[TOC]
## WHATS THIS
It will download files for you if you give it RSS-feeds of your
favorite trackers.
How it works:
RSS -> leech -> files -> directory ---------------+
|
downloaded files <- client <- directory watcher <-+
leech is implemented in sh + curl + xsltproc + grep + sed + curl again.
For periodic checks you might want to use cron. E.g.
# crontab -l
*/30 * * * * CONFIG_DIR=/etc/leech DOWNLOADS_DIR=/mnt/usb/store/schedule /usr/sbin/leech
will run leech every 30 minutes checking feeds and downloading all matched
files.
## WHY ITS GOOD
* No long-running processes - no long-running memory consumption on
your NAS
* No Python/Perl/PHP/Java/Whatever required
* Still does the job
## USAGE
CONFIG_DIR="/etc/leech" DOWNLOADS_DIR="/mnt/downloads/schedule" leech
leech will download RSS-feeds specified in ``/etc/leech/foods``,
transform them with xsltproc into text, match against expressions in
``/etc/leech/wild-downloads`` (and ``/etc/leech/downloads``), exclude
files matching ``/etc/leech/reverse-downloads`` and will run cURL to
download everything to ``/mnt/downloads/schedule``.
``DOWNLOADS_DIR`` might be omitted to download files to current directory.
``CONFIG_DIR`` might also be omitted if you're fine with using
``/etc/leech`` by default.
You might also want to use ``sbin/leech-match-test`` to test if expressions
in your downloads configuration match filenames you need: [how to].
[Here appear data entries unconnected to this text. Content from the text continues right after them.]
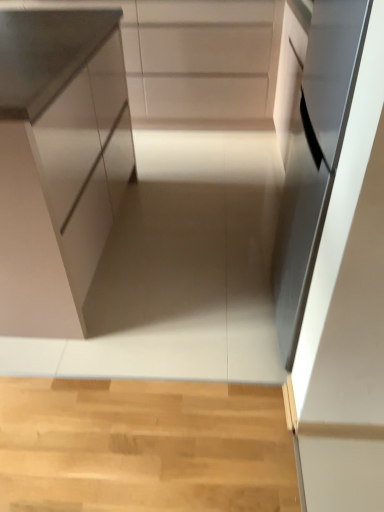 Where is `vacant space in front of satin black oven at right`? Image resolution: width=384 pixels, height=512 pixels. vacant space in front of satin black oven at right is located at coordinates (277, 425). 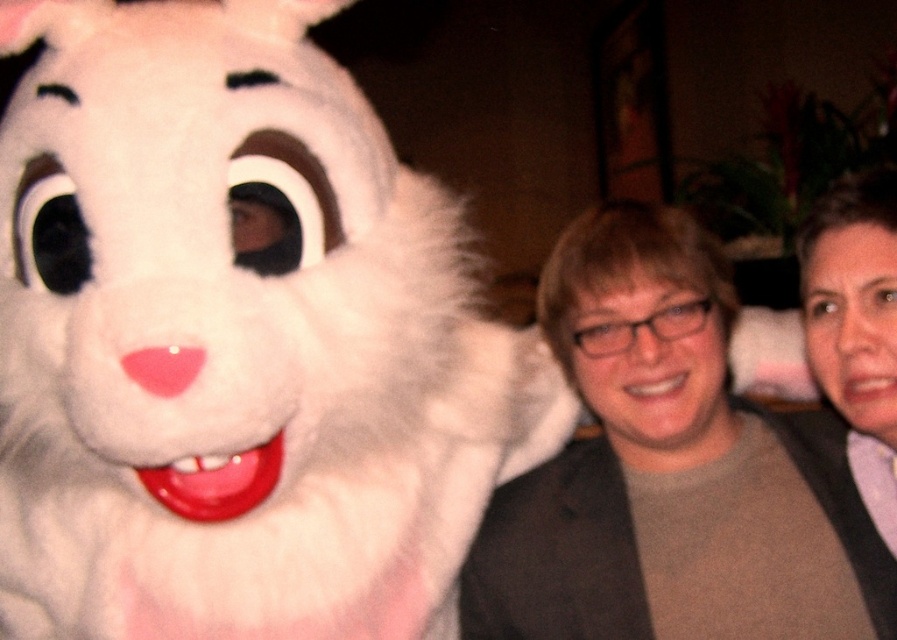 Question: Does fluffy white bunny at left have a larger size compared to matte gray jacket at center?

Choices:
 (A) no
 (B) yes

Answer: (B)

Question: Estimate the real-world distances between objects in this image. Which object is farther from the fluffy white bunny at left?

Choices:
 (A) matte gray jacket at center
 (B) matte gray sweater at center

Answer: (B)

Question: Does matte gray jacket at center have a smaller size compared to matte gray sweater at center?

Choices:
 (A) yes
 (B) no

Answer: (B)

Question: Among these points, which one is nearest to the camera?

Choices:
 (A) (25, 609)
 (B) (864, 525)
 (C) (803, 481)

Answer: (A)

Question: Observing the image, what is the correct spatial positioning of fluffy white bunny at left in reference to matte gray jacket at center?

Choices:
 (A) below
 (B) above

Answer: (B)

Question: Based on their relative distances, which object is farther from the matte gray sweater at center?

Choices:
 (A) fluffy white bunny at left
 (B) matte gray jacket at center

Answer: (A) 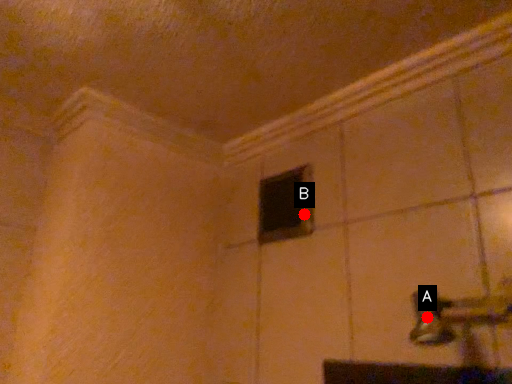 Question: Two points are circled on the image, labeled by A and B beside each circle. Which point is closer to the camera?

Choices:
 (A) A is closer
 (B) B is closer

Answer: (A) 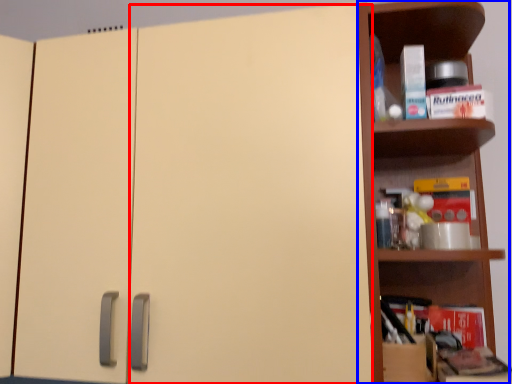 Question: Among these objects, which one is farthest to the camera, door (highlighted by a red box) or shelf (highlighted by a blue box)?

Choices:
 (A) door
 (B) shelf

Answer: (B)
[how to]: #markdown-header-test-download-filters-configuration
## RECIPES
Recipe is a script leech calling to download a single file. There are
currently the following recipes available:
* ``leech-default`` - default, will just download files to
``$DOWNLOADS_DIR``
* ``leech-transmission`` - Transmission specific recipe, will add URLs
directly to Transmission instead of downloading to disk. Might be used
to workaround some issues (e.g. inotify is not compiled into your kernel
and Transmission crashes because of this)
* ``leech-defmission`` - download file with ``leech-default`` with cookies
authentication supported, then add downloaded file to Transmission
using ``leech-transmission``
* ``leech-aria2`` - aria2 specific recipe
See ``$CONFIG_DIR/default`` for examples of using recipes.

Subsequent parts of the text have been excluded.